From the records below, set down exactly the lines starting with the line that contains "1ère initiation avec Niranjana" and going on through the line that contains "7 mars 2027". Nothing else is wanted.

[[ Information provided open ]]

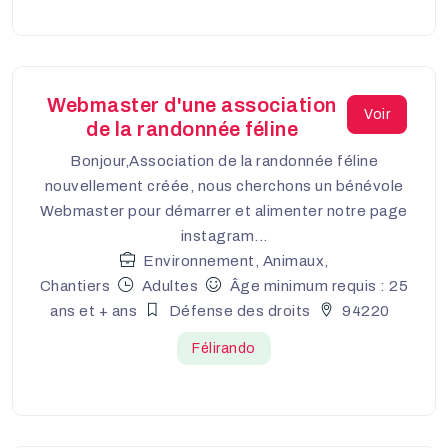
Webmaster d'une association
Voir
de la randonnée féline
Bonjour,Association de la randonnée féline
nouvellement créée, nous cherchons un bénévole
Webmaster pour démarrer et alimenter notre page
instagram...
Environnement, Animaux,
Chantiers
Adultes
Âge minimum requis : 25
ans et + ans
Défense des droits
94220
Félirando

[[ Information provided closed ]]
[[ Information provided open ]]

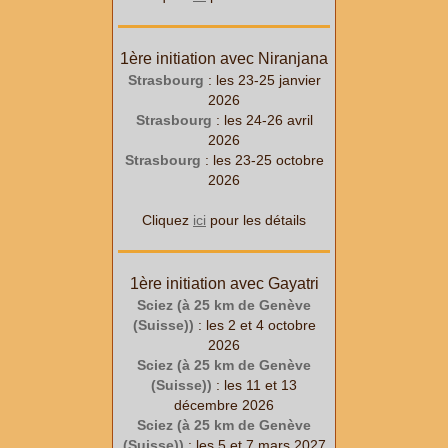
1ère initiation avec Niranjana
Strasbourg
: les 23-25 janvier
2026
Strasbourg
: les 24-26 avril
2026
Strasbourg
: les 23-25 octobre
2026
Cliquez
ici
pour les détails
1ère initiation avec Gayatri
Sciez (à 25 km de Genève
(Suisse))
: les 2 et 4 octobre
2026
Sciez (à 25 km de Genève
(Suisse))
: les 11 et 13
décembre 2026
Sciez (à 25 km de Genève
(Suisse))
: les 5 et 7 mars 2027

[[ Information provided closed ]]
[[ Information provided open ]]

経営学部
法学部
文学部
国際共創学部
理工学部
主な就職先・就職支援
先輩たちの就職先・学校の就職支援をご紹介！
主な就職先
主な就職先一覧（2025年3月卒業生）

[[ Information provided closed ]]

Solution for this task ::
1ère initiation avec Niranjana
Strasbourg
: les 23-25 janvier
2026
Strasbourg
: les 24-26 avril
2026
Strasbourg
: les 23-25 octobre
2026
Cliquez
ici
pour les détails
1ère initiation avec Gayatri
Sciez (à 25 km de Genève
(Suisse))
: les 2 et 4 octobre
2026
Sciez (à 25 km de Genève
(Suisse))
: les 11 et 13
décembre 2026
Sciez (à 25 km de Genève
(Suisse))
: les 5 et 7 mars 2027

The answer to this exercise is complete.